8 D. Manfaat penelitian Bagi TNI Hasil penelitian ini diharapkan dapat menjadi landasan bagi penyiapan, pencegahan dan pembekalan anggota TNI untuk melaksanakan tugas operasi diluar negeri maupun dalam negeri agar dapat terhindar dari dampak pajanan penyakit infeksi dan agen biologi di daerah operasi. Bagi kesehatan masyarakat Mencegah terjadinya penularan penyakit dan agen biologi yang mungkin di dapat selama tugas kepada masyarakat luas di Indonesia. Bagi ilmu pengetahuan Menambah pengetahuan tentang kemampuan dan keterbatasan dari upaya deteksi dan upaya preventif terhadap penyakit infeksi. E. Keaslian penelitian Beberapa penelitian mengenai pertahanan biologi telah banyak dilakukan di luar negeri terutama yang berkaitan dengan penelitian virus dan mikro organisme lain serta pengembangan vaksin dan obat untuk pencegahan dan pengobatan terhadap serangan senjata biologi seperti yang dilakukan oleh National Biodefense Analysis and Countermeasures Center di Amerika.
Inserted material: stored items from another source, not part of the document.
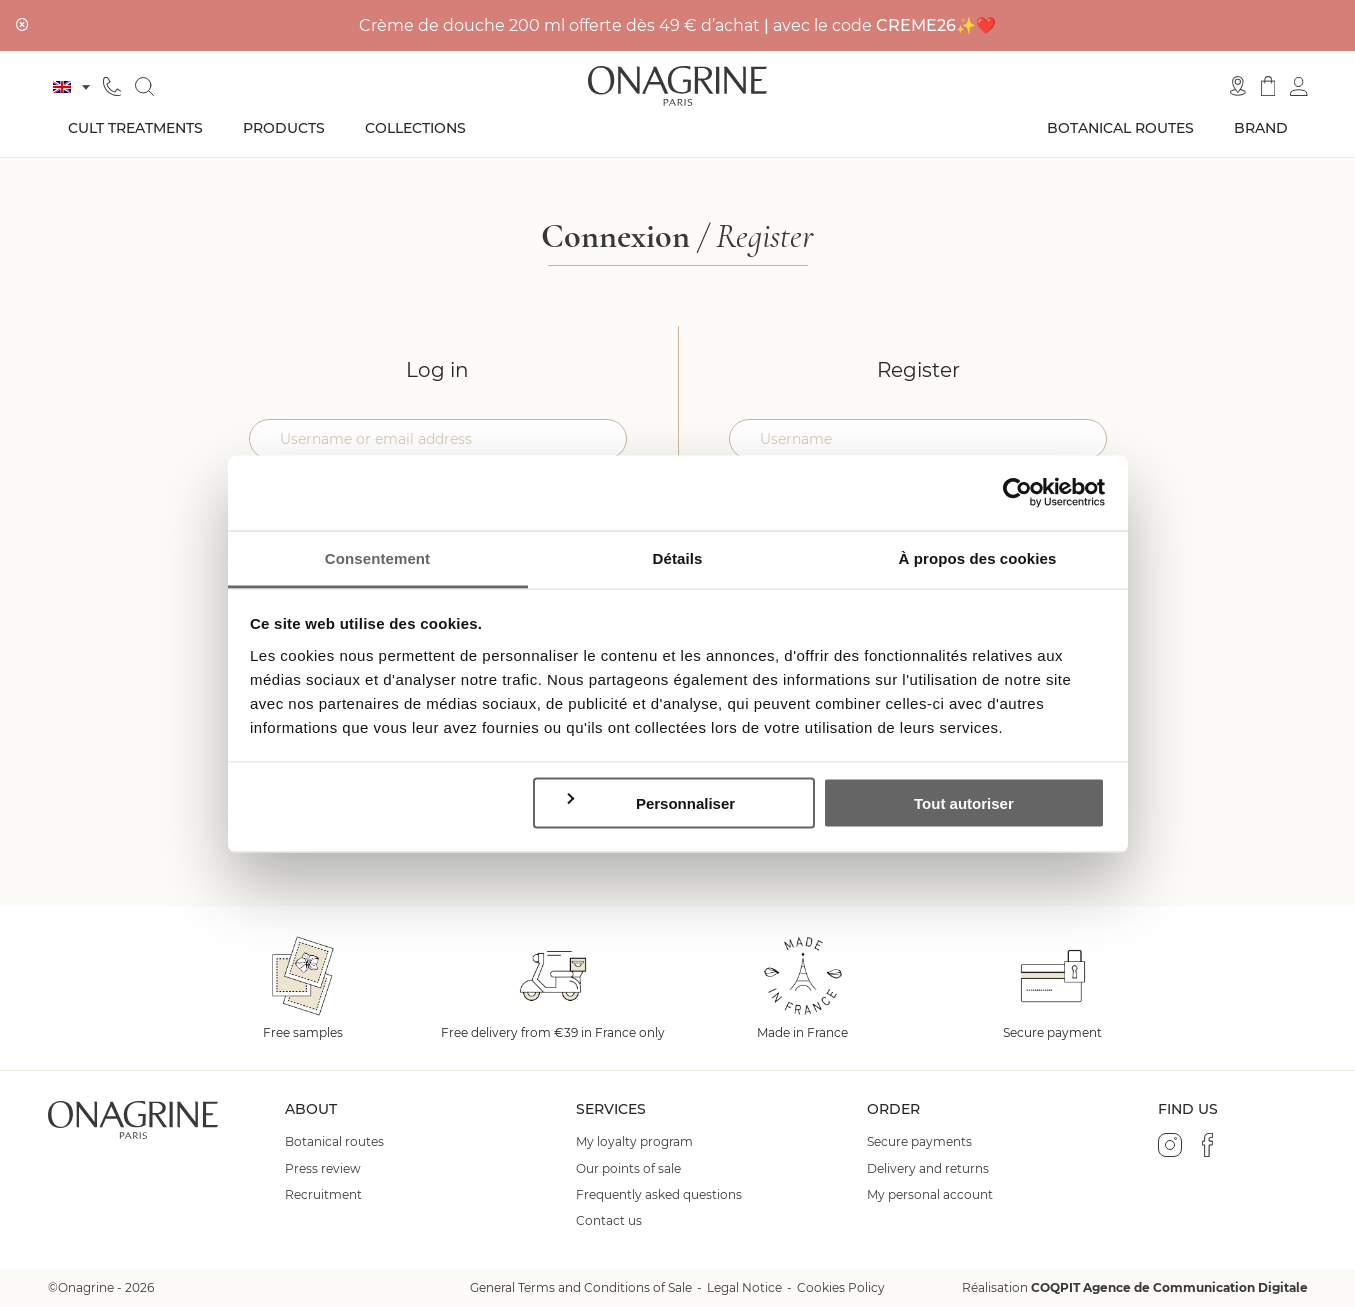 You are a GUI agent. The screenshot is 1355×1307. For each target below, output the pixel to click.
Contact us (609, 1221)
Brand (1261, 128)
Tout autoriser (964, 803)
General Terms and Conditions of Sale (581, 1287)
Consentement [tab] (377, 557)
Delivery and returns (928, 1169)
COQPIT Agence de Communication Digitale (1169, 1287)
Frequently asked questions (659, 1195)
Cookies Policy (841, 1287)
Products (284, 128)
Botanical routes (1120, 128)
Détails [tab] (678, 557)
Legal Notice (744, 1287)
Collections (415, 128)
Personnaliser (649, 802)
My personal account (930, 1195)
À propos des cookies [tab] (978, 557)
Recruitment (323, 1195)
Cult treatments (135, 128)
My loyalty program (634, 1142)
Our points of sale (628, 1169)
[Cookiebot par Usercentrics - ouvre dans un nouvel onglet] (1017, 493)
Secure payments (919, 1142)
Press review (323, 1169) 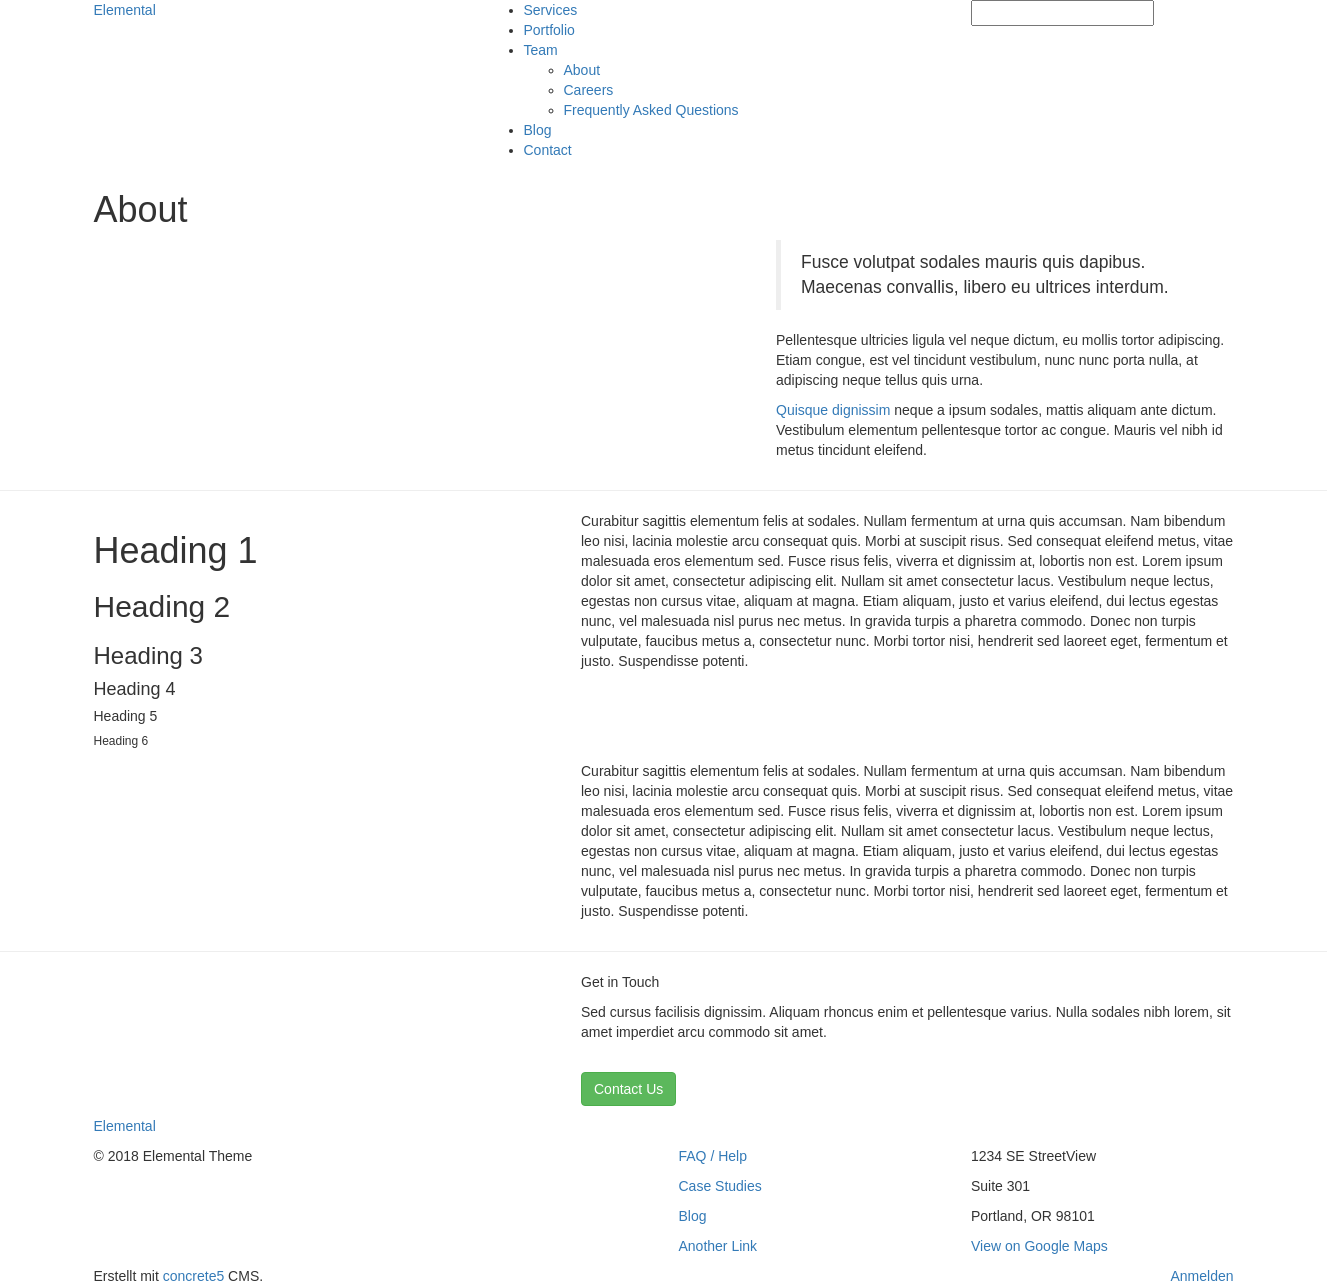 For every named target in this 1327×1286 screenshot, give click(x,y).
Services (551, 10)
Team (541, 50)
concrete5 (193, 1276)
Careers (589, 90)
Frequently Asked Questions (651, 110)
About (582, 70)
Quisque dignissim (833, 410)
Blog (538, 130)
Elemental (125, 10)
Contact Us (628, 1089)
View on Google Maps (1039, 1246)
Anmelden (1201, 1276)
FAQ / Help (713, 1156)
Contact (548, 150)
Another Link (718, 1246)
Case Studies (720, 1186)
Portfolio (549, 30) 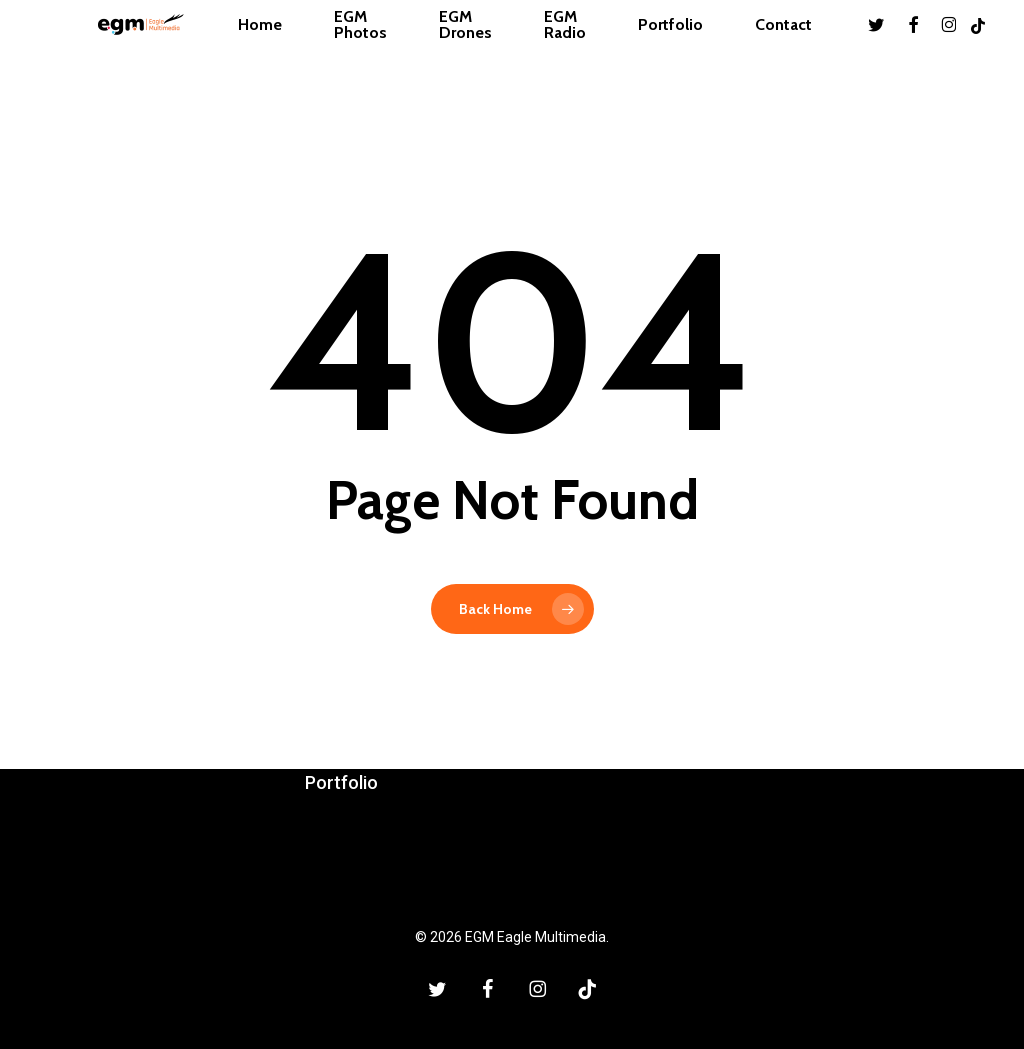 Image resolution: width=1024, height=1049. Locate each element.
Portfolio (341, 782) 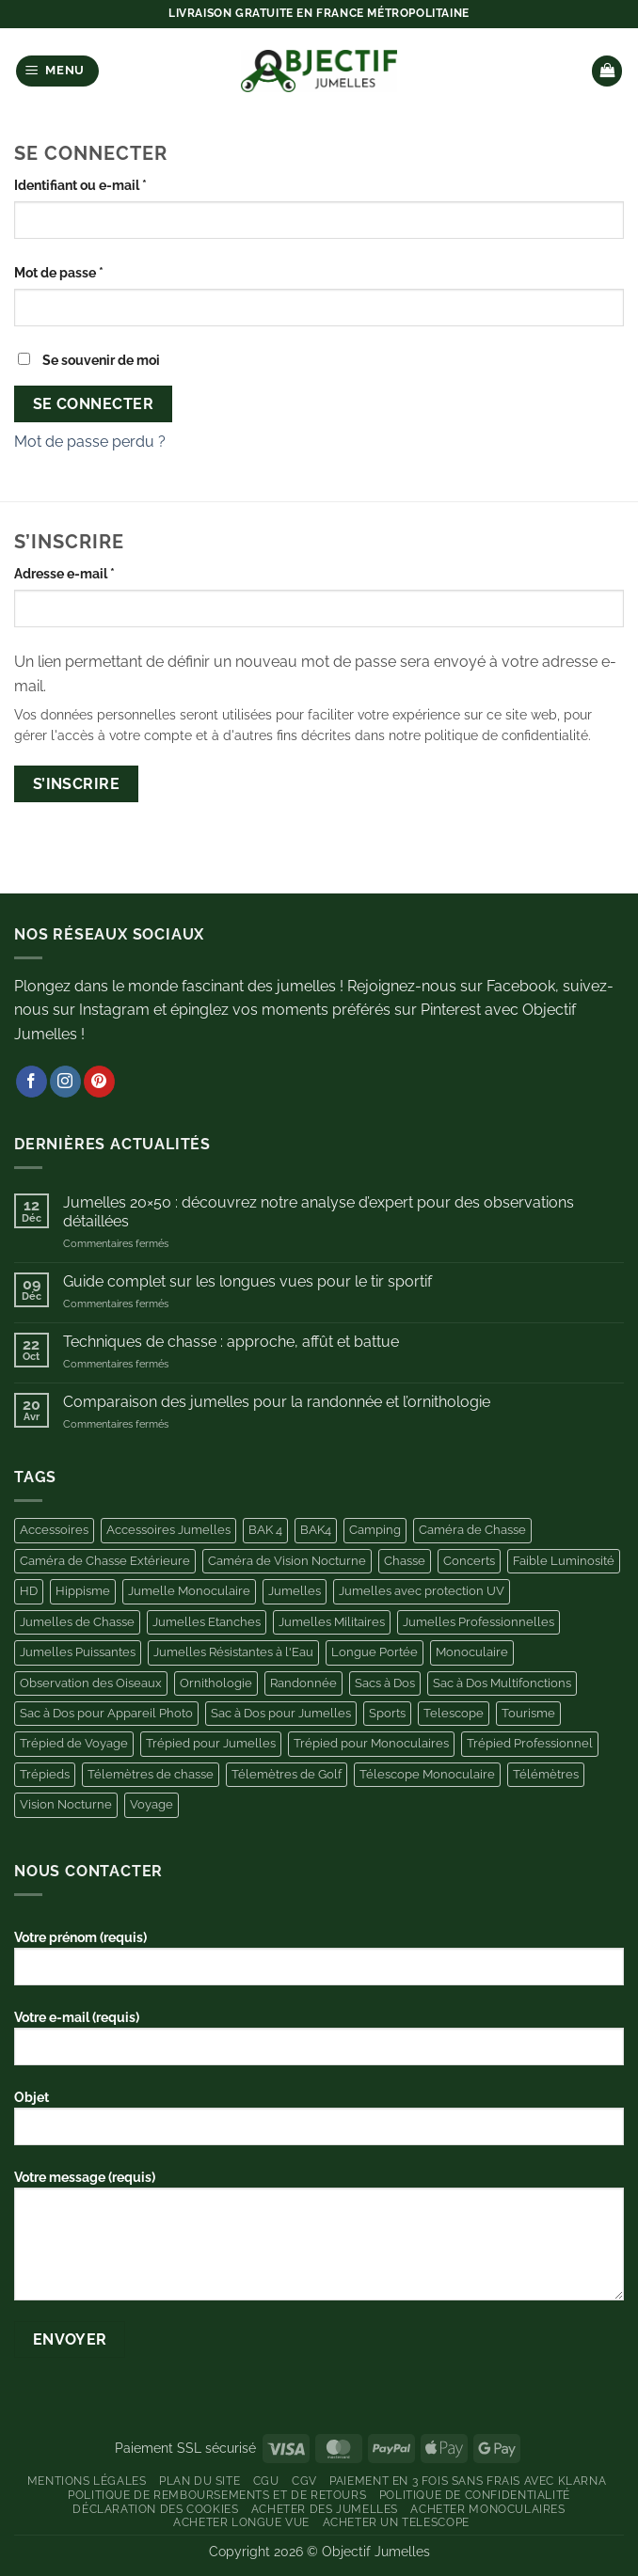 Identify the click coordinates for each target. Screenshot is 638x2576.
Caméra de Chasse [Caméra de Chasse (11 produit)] (472, 1530)
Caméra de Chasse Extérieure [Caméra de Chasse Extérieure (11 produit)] (105, 1561)
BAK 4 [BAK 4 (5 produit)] (265, 1530)
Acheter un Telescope (396, 2522)
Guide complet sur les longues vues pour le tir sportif (247, 1281)
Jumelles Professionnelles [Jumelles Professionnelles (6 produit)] (478, 1622)
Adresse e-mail (99, 571)
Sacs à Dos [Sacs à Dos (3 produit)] (385, 1683)
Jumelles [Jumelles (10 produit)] (294, 1591)
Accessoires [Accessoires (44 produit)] (54, 1530)
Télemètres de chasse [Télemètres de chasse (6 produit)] (151, 1774)
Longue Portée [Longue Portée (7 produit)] (374, 1652)
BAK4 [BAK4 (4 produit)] (315, 1530)
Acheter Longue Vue (241, 2522)
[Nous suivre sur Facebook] (31, 1082)
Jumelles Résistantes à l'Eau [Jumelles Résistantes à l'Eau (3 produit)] (233, 1652)
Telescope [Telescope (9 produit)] (453, 1713)
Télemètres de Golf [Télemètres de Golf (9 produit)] (286, 1774)
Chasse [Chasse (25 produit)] (404, 1561)
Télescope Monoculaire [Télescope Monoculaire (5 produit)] (427, 1774)
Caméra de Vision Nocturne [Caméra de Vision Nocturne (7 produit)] (287, 1561)
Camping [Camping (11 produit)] (375, 1530)
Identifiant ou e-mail (115, 183)
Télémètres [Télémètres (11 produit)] (546, 1774)
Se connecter (93, 404)
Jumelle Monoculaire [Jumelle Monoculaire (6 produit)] (189, 1591)
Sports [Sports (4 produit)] (387, 1713)
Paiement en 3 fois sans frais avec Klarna (467, 2480)
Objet (319, 2124)
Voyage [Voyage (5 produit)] (151, 1804)
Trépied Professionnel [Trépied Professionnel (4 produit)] (530, 1743)
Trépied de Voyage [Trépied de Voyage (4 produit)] (74, 1743)
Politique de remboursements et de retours (217, 2495)
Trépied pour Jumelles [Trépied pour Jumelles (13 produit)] (211, 1743)
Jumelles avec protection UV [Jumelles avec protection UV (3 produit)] (421, 1591)
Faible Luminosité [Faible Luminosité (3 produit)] (563, 1561)
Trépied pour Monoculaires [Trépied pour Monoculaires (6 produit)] (371, 1743)
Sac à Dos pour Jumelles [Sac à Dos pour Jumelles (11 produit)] (281, 1713)
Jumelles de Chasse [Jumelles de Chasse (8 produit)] (77, 1622)
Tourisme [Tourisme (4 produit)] (528, 1713)
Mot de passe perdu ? (90, 441)
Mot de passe (93, 270)
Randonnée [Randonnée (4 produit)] (303, 1683)
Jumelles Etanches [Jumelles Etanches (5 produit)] (206, 1622)
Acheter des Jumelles (324, 2509)
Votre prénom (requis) (319, 1964)
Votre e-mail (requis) (319, 2044)
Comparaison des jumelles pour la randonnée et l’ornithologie (276, 1402)
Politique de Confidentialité (474, 2495)
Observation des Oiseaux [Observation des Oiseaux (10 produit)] (91, 1683)
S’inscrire (76, 784)
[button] (58, 71)
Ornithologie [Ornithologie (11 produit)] (216, 1683)
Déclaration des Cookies (155, 2509)
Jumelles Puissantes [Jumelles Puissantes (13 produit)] (78, 1652)
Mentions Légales (87, 2480)
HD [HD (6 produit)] (29, 1591)
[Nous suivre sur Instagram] (65, 1082)
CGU (266, 2480)
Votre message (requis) (319, 2242)
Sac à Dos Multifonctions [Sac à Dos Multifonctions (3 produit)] (502, 1683)
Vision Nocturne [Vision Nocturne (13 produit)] (66, 1804)
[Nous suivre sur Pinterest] (99, 1082)
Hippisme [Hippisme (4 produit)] (83, 1591)
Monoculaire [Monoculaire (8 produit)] (472, 1652)
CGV (304, 2480)
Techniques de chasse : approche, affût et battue (231, 1342)
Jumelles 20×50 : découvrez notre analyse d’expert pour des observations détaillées (318, 1211)
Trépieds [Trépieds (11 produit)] (45, 1774)
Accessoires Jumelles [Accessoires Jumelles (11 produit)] (168, 1530)
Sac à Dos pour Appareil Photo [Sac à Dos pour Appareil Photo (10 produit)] (106, 1713)
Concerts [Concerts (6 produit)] (469, 1561)
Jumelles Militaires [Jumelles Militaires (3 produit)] (332, 1622)
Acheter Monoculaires (487, 2509)
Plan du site (199, 2480)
Blanck dkk (1995) melakukan penelitian tentang aspek kesehatan pada militer di Perang Teluk dan terhadap keluhan kesehatan dari para veteran perang teluk yang dilakukan sampai dengan 8 tahun pasca tugas yang hasilnya menunjukkan bahwa banyak keluhan yang tidak dapat dijelaskan penyebabnya. Hyams (1995)

9 melakukan penelitian pada tentara Amerika pasca tugas operasi di Perang Teluk (Operasi Desert Shield dan Desert Storm) tahun 1990-1991 yang hasilnya menunjukkan adanya berbagai kasus penyakit yang disebabkan oleh penyakit endemis daerah operasi dan masih berpengaruh terhadap kesehatan prajurit pasca tugas. Van Aken (2001) mempublikasikan penelitian mengenai pertahanan biologi pada tentara Jerman sejak 1995 yang berorientasi pada pertahanan bagi tentaranya yang melakukan tugas operasi di luar negeri. Penelitian ditujukan untuk mengembangkan sistem peringatan dini sebagai proteksi terhadap kemungkinan serangan senjata biologi dan juga pengembangan vaksin botulinum dan tularemia. Zapor (2005) mempublikasikan tentang patogen endemis yang menjadi tantangan pada operasi militer. Di Indonesia belum pernah dilakukan studi mengenai aspek pertahanan biologi pada anggota militer yang melaksanakan tugas operasi di berbagai daerah yang berbeda dengan daerah asalnya, sehingga hasil yang diperoleh diharapkan dapat memberikan landasan ilmiah baru bagi pengelolaan kesehatan pada tugas operasi anggota TNI terutama pada aspek pertahanan biologi.